The search for optimal bridge girder designs is carried out by a computational algorithm that satisfies the design constraints while obtaining a highly efficient balance of values for the design variables. Constraints on the design are all those appearing in the relevant sections of the 17th Edition of the AASHTO STANDARD SPECIFICATION FOR HIGHWAY BRIDGES for Allowable Stress Design (ASD) and Load Factor Design (LFD) or the 6th Edition of the AASHTO LRFD BRIDGE DESIGN SPECIFICATIONS for Load and Resistance Factor Design (LRFD). For curved girders designed under ASD or LFD, all the relevant constraints appearing in the 1993 GUIDE SPECIFICATION FOR HORIZONTALLY CURVED BRIDGES for ASD, and either (by user’s choice) the 1993 or the 2003 GUIDE SPECIFICATION FOR HORIZONTALLY CURVED BRIDGES for LFD, also are satisfied. See Appendix B for references to these constraints.
The problem solved in order to obtain designs by optimization methods is:
Minimize F(X)
Subject to:
G1(X) < 0
G2(X) < 0
.
.
.
Gn(X) < 0
where F(X) expresses the weight of the girder.
The vector of unknowns, X, represents girder plate dimension and transverse stiffener spacings. The design constraints G(X) are the relevant AASHTO constraints from the chosen specification (ASD, LFD, or LRFD.)
For continuous composite girders the problem is amplified when the slab, being in tension, is not considered effective in negative moment regions for composite dead load and live load analysis. The difference in moment of inertia of positive moment and negative moment regions normally is significant, yet the inflection points between those regions are not known until the analysis is completed. Also, inflection points are different for dead loads than for each positioning of the live loads. Composite behavior can be modeled in several ways (see Analysis Options Input Reference.)
Because of the differences in inflection point locations corresponding to maximum and minimum live load effects, the slab by default in included in all section properties when determining influence lines. Composite and noncomposite regions can be defined for composite dead and live load analysis, except when using the finite element model in a girder system analysis.
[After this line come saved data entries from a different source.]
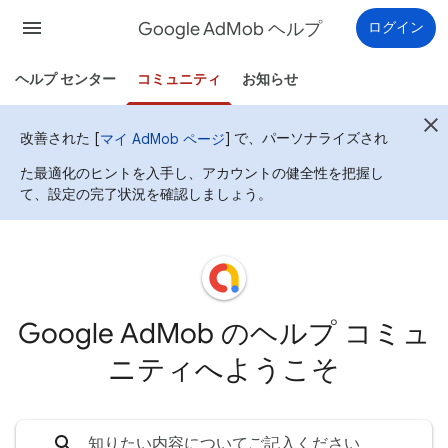
Google AdMob ヘルプ
ログイン
ヘルプ センター
コミュニティ
お知らせ
改善された [
] で、パーソナライズされ
マイ AdMob ページ
た最適化のヒントを入手し、アカウントの健全性を把握し
て、設定の完了状況を確認しましょう。
Google AdMob のヘルプ コミュ
ニティへようこそ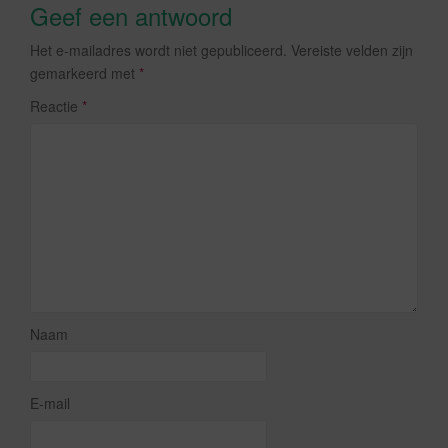
Geef een antwoord
Het e-mailadres wordt niet gepubliceerd.
Vereiste velden zijn
gemarkeerd met
*
Reactie
*
Naam
E-mail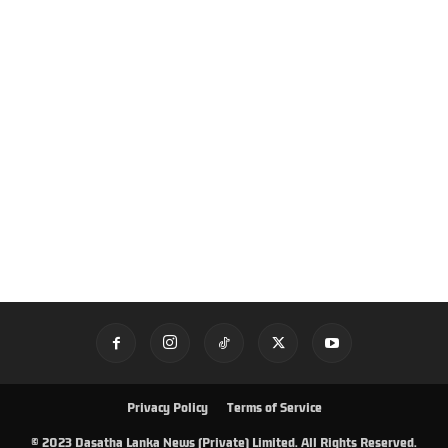
Privacy Policy
Terms of Service
© 2023 Dasatha Lanka News (Private) Limited. All Rights Reserved.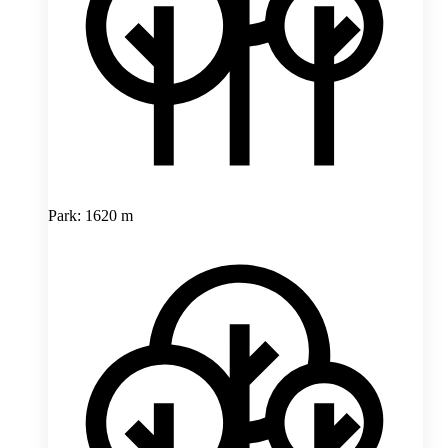
Park: 1620 m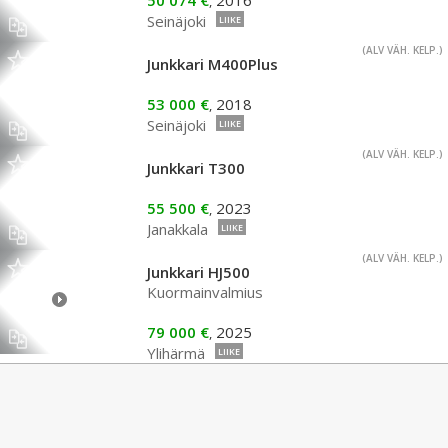
50 074 €
2016
,
Seinäjoki
LIIKE
(ALV VÄH. KELP.)
Junkkari M400Plus
53 000 €
2018
,
Seinäjoki
LIIKE
(ALV VÄH. KELP.)
Junkkari T300
55 500 €
2023
,
Janakkala
LIIKE
(ALV VÄH. KELP.)
Junkkari HJ500
Kuormainvalmius
79 000 €
2025
,
Ylihärmä
LIIKE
The user can adjust the design to reflect practical considerations after a girder design is generated. For example, by default the minimum required flange thicknesses are generated at tenth points to show that section is required at these points. It is left to the user to modify flange dimensions and splice locations to meet practical considerations. Alternatively, flange splice locations alternatively can be specified prior to generating a girder design.
Smooth and rapid convergence toward an optimal design often is experienced. But occasionally a computational oscillation occurs during the search that inhibits convergence. Typically, fixing more design variables will help induce convergence.
Occasionally a mathematical difficulty arises, because of the highly nonlinear nature of the process, that precludes convergence to an optimal design. In such a case a message announcing nature of the difficulty suggests that the user adjust the range limits for certain variables. Girder dimensions are stored in girder input for subsequent modification and reanalysis.